Michelbach justifies this with the auditor's refusal to testify to the Bundestag committee of inquiry about the Wirecard bankruptcy.

"In any case, it is clear that an auditing and consulting company that supports such a blockade course can no longer be a business partner for the federal government," said Michelbach of the "Augsburger Allgemeine" (Monday).

The CSU politician is the vice chairman of the committee.

EY is one of the largest consulting and auditing companies worldwide.

The federal government is also one of the customers.

For years, EY audited the annual financial statements of the scandalous group Wirecard, but did not find out about the missing billions.

On Thursday, three of the company's auditors will answer questions from members of the Bundestag's investigative committee.

But they want to refuse to give evidence and rely on their duty of confidentiality.

The fact that the insolvency administrator has released them does not change anything, lawyers said in a letter.

Michelbach does not want to accept the argument.

"An explanation of the Wirecard scandal is to be blocked under flimsy pretexts," he said.


EY said on Monday that clarifying what happened at Wirecard was the top priority for the company.

EY has the "clear intention" to contribute to the political investigation of the case.

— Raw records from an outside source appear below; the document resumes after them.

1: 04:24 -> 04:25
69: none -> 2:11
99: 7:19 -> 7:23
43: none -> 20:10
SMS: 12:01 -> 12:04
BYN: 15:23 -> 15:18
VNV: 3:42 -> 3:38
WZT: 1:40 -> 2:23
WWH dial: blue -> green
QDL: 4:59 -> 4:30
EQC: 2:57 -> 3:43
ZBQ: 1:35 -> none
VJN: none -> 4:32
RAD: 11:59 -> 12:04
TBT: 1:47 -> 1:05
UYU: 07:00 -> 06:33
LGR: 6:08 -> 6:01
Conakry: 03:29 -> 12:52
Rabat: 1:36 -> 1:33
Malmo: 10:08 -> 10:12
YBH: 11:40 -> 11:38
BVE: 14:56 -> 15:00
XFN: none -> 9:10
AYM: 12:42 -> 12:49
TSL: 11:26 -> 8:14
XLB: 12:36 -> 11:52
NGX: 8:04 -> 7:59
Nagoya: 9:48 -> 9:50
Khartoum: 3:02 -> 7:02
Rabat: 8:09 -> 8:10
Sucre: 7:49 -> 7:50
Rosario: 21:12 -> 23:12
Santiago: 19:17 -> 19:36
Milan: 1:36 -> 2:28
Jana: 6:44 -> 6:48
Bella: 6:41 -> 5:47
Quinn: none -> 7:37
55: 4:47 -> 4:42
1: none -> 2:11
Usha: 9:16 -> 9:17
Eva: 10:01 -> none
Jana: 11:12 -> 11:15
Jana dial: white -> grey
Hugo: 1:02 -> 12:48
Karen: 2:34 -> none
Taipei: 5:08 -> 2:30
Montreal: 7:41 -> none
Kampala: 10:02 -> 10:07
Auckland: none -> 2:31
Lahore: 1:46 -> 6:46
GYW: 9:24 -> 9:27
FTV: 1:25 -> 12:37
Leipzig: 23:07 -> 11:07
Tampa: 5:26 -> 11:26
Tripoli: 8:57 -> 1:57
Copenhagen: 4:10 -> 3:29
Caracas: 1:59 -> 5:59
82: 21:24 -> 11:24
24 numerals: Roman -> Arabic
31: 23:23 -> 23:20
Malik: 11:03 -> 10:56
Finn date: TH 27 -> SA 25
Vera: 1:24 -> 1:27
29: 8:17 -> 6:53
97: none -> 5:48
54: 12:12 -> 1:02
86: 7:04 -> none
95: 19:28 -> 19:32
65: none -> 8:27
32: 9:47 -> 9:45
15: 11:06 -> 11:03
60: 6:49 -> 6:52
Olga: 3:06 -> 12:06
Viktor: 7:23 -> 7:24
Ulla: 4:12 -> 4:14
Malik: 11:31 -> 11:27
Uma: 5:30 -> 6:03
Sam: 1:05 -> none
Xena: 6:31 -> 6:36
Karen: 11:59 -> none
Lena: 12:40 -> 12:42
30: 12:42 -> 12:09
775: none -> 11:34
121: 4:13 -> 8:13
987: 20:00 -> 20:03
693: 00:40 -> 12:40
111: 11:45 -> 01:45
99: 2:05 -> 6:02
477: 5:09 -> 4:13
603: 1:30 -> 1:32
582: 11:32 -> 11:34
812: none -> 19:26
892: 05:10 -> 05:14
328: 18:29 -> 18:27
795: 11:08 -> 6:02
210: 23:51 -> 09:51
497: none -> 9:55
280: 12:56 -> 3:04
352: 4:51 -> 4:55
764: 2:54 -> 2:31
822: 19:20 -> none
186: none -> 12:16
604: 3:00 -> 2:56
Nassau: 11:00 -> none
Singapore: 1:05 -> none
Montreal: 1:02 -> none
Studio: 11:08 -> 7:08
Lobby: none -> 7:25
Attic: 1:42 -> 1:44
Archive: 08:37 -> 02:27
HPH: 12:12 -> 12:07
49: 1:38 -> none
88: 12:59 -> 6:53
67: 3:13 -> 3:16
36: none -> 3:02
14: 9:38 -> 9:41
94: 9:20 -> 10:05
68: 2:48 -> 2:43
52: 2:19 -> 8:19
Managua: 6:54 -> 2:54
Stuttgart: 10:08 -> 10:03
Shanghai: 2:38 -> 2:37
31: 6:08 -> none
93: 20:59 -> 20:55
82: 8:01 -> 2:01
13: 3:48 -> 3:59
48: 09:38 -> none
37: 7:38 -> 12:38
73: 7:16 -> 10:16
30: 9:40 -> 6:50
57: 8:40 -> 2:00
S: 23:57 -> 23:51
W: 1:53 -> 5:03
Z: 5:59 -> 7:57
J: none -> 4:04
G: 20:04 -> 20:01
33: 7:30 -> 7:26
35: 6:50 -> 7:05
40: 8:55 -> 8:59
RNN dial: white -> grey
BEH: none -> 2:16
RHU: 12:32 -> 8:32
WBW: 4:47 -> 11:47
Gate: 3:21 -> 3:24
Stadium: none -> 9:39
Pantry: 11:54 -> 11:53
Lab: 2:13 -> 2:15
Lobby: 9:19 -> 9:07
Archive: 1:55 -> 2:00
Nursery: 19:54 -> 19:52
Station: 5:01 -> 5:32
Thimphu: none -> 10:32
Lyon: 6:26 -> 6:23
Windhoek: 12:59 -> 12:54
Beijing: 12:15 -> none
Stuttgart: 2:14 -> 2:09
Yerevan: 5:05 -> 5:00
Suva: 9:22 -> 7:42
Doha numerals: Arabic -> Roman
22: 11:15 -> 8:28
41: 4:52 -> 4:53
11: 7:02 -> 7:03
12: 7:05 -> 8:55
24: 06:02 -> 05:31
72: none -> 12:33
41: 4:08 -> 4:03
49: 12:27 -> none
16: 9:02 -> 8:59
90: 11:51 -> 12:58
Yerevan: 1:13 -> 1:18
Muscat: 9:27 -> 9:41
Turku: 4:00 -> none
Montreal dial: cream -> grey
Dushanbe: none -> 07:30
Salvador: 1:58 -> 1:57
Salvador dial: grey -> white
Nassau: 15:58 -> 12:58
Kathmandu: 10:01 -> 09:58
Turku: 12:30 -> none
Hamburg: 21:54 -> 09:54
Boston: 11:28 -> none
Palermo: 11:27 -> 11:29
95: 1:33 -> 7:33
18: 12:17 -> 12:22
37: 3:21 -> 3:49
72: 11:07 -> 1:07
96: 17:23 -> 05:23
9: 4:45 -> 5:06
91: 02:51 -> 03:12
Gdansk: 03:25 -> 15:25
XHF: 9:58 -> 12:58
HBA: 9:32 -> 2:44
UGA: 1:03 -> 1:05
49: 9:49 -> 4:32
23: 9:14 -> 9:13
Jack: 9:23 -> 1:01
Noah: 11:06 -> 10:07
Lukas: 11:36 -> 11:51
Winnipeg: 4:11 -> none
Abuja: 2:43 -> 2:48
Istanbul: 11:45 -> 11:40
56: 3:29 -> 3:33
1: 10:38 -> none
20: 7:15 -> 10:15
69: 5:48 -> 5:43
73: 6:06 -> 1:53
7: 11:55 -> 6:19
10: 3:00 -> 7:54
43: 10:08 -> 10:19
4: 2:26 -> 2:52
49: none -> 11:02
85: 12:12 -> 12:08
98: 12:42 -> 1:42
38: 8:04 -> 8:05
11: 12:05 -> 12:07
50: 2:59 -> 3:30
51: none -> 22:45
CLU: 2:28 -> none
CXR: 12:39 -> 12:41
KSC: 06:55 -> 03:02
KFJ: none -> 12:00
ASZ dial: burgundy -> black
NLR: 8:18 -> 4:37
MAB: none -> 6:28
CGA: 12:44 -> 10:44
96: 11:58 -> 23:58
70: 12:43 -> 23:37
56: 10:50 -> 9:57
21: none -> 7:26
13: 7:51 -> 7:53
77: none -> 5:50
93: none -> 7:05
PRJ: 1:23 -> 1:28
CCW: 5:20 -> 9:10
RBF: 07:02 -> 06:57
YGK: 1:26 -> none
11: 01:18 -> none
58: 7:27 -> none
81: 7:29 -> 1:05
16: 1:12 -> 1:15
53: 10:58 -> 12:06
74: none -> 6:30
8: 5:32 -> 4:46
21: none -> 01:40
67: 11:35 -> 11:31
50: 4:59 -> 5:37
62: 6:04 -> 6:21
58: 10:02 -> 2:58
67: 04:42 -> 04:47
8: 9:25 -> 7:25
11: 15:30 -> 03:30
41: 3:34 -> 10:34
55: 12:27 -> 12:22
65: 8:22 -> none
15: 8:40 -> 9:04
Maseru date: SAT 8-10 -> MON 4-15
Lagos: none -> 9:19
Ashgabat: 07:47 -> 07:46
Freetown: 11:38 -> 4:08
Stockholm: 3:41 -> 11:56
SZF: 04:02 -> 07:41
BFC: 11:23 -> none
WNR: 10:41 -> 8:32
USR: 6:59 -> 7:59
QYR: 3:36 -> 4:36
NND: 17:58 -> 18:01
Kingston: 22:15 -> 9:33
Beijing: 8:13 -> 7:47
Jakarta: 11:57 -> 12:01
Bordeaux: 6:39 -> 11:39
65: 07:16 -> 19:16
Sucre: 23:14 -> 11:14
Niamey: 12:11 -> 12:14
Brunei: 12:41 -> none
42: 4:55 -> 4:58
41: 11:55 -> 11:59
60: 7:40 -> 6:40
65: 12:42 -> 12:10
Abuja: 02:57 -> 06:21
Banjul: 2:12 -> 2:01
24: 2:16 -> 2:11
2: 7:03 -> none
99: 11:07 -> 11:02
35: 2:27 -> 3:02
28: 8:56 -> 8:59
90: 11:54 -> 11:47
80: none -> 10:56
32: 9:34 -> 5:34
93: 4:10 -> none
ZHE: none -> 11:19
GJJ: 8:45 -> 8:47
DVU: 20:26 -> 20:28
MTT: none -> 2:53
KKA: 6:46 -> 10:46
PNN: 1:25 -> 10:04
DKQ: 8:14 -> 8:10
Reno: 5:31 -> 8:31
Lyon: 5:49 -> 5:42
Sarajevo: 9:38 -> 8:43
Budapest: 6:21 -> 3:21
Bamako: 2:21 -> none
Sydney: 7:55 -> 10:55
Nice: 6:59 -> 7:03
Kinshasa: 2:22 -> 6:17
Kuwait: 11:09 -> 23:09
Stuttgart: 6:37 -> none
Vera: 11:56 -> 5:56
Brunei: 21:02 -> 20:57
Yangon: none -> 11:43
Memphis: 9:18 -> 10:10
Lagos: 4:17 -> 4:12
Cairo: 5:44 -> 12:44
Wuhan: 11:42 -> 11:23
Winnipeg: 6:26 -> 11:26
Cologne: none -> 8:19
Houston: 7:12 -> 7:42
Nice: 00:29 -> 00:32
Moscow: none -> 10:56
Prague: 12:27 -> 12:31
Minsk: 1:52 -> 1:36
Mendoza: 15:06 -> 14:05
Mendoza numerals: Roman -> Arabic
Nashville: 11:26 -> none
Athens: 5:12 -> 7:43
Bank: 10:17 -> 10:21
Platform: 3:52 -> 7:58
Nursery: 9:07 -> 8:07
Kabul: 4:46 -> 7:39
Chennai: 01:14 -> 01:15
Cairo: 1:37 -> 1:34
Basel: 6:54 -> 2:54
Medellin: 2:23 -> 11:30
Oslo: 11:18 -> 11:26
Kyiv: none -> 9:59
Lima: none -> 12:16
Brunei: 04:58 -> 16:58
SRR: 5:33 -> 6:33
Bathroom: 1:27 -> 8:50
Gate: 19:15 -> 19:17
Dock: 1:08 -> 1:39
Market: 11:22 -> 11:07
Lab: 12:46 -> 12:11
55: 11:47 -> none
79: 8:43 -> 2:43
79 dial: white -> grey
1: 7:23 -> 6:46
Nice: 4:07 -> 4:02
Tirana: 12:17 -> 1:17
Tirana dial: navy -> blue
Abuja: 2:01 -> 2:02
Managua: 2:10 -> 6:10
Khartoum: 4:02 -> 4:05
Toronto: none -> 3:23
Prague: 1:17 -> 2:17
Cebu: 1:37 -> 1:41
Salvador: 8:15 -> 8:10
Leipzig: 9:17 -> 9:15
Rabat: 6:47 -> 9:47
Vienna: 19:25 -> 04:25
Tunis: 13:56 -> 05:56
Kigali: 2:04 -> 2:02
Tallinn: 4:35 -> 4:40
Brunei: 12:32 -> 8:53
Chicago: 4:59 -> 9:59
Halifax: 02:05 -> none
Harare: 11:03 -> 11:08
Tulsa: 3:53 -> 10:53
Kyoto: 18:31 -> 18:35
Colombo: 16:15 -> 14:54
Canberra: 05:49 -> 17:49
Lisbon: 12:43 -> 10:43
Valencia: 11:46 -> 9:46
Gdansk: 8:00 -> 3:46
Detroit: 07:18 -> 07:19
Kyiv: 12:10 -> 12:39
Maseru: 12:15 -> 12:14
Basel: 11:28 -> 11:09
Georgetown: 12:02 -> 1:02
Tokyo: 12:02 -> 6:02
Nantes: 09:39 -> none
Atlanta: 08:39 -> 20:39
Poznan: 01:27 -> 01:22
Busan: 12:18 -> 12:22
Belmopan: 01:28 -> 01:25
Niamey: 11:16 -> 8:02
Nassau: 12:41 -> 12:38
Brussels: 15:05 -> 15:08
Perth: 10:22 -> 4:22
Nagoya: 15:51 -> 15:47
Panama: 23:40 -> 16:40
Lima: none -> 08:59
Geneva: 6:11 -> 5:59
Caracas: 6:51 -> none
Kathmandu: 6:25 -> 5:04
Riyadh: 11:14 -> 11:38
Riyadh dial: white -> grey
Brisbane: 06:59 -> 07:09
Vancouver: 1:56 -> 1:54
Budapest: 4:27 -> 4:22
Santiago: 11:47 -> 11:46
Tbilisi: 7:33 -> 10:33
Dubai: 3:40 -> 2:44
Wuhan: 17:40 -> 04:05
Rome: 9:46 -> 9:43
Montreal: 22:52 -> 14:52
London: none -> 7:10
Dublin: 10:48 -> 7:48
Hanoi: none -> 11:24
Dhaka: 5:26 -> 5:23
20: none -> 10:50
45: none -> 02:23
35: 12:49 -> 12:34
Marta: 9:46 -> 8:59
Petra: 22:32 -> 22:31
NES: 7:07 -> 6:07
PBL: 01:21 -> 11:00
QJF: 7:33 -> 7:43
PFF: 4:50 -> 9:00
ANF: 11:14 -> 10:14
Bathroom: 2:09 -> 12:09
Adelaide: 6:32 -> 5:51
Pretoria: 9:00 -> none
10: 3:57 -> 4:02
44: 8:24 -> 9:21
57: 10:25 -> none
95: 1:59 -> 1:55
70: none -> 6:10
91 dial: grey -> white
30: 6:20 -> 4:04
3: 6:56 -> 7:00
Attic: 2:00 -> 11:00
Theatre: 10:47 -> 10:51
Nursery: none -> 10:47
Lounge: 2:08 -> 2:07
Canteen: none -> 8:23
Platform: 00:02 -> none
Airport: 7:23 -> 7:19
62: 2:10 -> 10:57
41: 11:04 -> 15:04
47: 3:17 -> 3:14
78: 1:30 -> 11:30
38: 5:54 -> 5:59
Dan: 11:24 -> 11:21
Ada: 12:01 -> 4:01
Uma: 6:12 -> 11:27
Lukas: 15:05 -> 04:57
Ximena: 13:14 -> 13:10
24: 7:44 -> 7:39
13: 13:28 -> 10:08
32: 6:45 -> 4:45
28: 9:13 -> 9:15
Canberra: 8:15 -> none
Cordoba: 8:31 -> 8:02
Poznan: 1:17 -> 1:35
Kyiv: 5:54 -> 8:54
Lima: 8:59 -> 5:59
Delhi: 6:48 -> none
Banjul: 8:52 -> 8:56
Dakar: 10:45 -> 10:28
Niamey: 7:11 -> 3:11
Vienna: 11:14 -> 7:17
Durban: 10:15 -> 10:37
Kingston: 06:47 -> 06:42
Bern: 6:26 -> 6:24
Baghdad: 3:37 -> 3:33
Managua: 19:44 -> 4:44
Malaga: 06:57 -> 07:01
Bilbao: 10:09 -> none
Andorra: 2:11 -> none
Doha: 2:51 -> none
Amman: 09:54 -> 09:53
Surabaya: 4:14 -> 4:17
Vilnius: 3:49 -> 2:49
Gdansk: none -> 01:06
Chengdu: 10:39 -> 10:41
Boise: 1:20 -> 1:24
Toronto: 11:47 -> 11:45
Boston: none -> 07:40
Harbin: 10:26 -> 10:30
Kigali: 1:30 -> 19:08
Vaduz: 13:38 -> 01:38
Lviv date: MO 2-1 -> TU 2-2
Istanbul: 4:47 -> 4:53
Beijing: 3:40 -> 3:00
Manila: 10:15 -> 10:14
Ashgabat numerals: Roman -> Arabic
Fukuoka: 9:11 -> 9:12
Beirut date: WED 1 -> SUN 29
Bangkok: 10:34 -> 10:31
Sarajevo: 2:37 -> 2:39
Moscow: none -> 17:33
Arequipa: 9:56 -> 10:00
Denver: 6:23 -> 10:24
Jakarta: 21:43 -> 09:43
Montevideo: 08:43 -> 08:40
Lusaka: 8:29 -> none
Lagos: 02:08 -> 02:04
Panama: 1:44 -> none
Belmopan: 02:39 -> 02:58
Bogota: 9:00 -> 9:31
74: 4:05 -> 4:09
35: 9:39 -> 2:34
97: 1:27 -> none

"So far, this has only been possible within the limits of the statutory and professional confidentiality obligations to which we as German auditors are subject and which currently do not allow us to provide specific information about Wirecard and in particular about our audit activities."

Any breach of the duty of confidentiality has criminal and professional consequences.

The employees of EY, who were summoned as witnesses before the committee of inquiry, are currently still subject to this statutory and professional confidentiality obligation.

The committee of inquiry was asked to support a legally secure clarification of the situation and thus to bring about an effective release from the obligation of confidentiality.

Comprehensive statements would be possible in the investigative committee on the basis of such a strived for legally secure delivery.

The SPD politician Cansel Kiziltepe criticized: "EY apparently does not want to help clarify the Wirecard scandal."

A proper final examination cannot currently be assumed.

Previously, representatives of the FDP, the Greens and the Left had criticized the auditors.